There is no excuse for not expanding the DBA knowledge base. Automation is massivley changing DBA work. The primary goals is still data integrity and access to data, but data sets are growing which requires a extension of skills
1.NoSQL. Over the last couple of years I've seen products introduced into companies with ONLY a NoSQL option. It used to be you'd get multiple RDBMS options. How will NoSQL proceed.Will NoSQL progress into ACID? There are applications which require a key-value representation . How does the DBA deal with NoSQL?

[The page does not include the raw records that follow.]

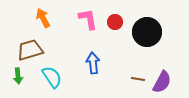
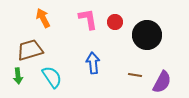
black circle: moved 3 px down
brown line: moved 3 px left, 4 px up
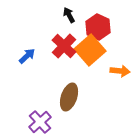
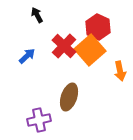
black arrow: moved 32 px left
orange arrow: rotated 72 degrees clockwise
purple cross: moved 1 px left, 2 px up; rotated 30 degrees clockwise
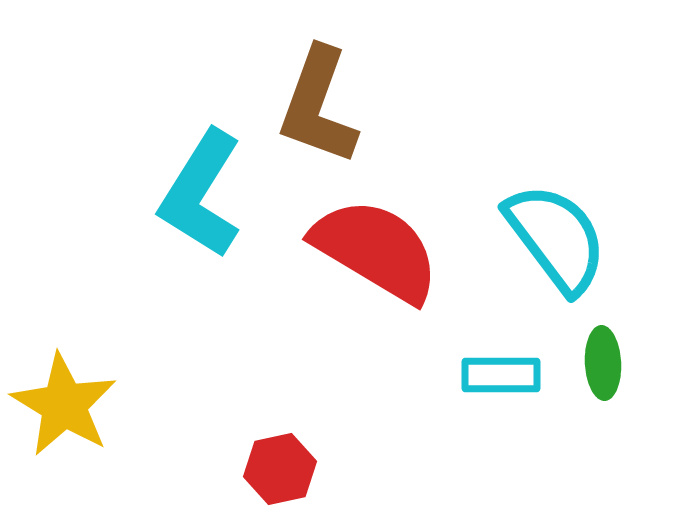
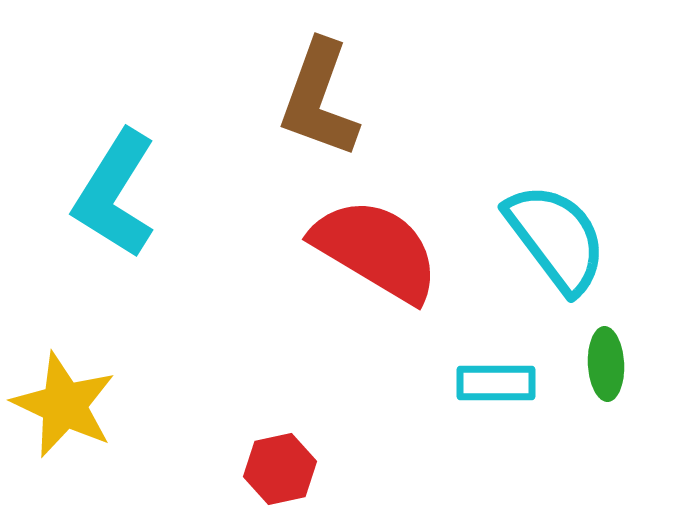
brown L-shape: moved 1 px right, 7 px up
cyan L-shape: moved 86 px left
green ellipse: moved 3 px right, 1 px down
cyan rectangle: moved 5 px left, 8 px down
yellow star: rotated 6 degrees counterclockwise
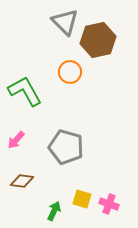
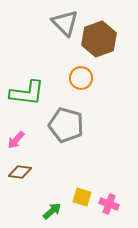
gray triangle: moved 1 px down
brown hexagon: moved 1 px right, 1 px up; rotated 8 degrees counterclockwise
orange circle: moved 11 px right, 6 px down
green L-shape: moved 2 px right, 2 px down; rotated 126 degrees clockwise
gray pentagon: moved 22 px up
brown diamond: moved 2 px left, 9 px up
yellow square: moved 2 px up
green arrow: moved 2 px left; rotated 24 degrees clockwise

2.InMemory - OLTP - It's in it's infancy , but with the performance improvements I've seen , it's got massive potential. I initially became interested during TechEd 2013
3.Cloud - automation,auto install, patching , template builds. Bring it on! The less of these tasks you're manually completing , the better you are at your job. How can I utilise the Cloud , particuarly template builds to make my life easier? Spending more time on value - added tasks is the way to progress.

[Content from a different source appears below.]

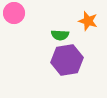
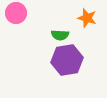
pink circle: moved 2 px right
orange star: moved 1 px left, 3 px up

Cloud is not answer to all our problems . Database servers are unique - security, intensive processing , statefulfulness (failure will not be tolerated)
4.Columnstore indexes - Initially when I played around with Columnstore indexes in sql server 2012 - I saw it as a non clustered index sitting on top of a table. But since 2014 - I've seen the compression \ performance benefits. I'm starting to work on various projects with Columnstore index
5.We manage data , not Servers . A change in mindset . In practical terms more knowledge on : Retention, ETL,Datawarehouses,data analytics databases as a service, reporting.
Underlying these skills are still deep technical knowledge. for example, analytics may be underpinned by modelling and the modelling requires intensive processing . Data sets are getting bigger - which introduces it's own set of technical challenges.